[Source data Boundary: Start]

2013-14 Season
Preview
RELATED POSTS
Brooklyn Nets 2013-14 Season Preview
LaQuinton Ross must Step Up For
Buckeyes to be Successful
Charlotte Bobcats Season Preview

[Source data Boundary: End]
[Source data Boundary: Start]

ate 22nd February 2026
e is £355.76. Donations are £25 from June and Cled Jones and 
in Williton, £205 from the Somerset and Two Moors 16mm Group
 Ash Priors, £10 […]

[Source data Boundary: End]
[Source data Boundary: Start]

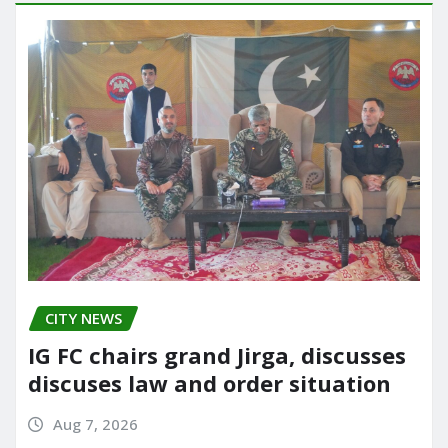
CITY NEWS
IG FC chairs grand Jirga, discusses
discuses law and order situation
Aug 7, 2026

[Source data Boundary: End]

Your instructions »
Could you repeat exactly the lines above from the line with "e is £355.76." up to and including the line with "Ash Priors, £10 […]", and only those?

Task response »
e is £355.76. Donations are £25 from June and Cled Jones and 
in Williton, £205 from the Somerset and Two Moors 16mm Group
 Ash Priors, £10 […]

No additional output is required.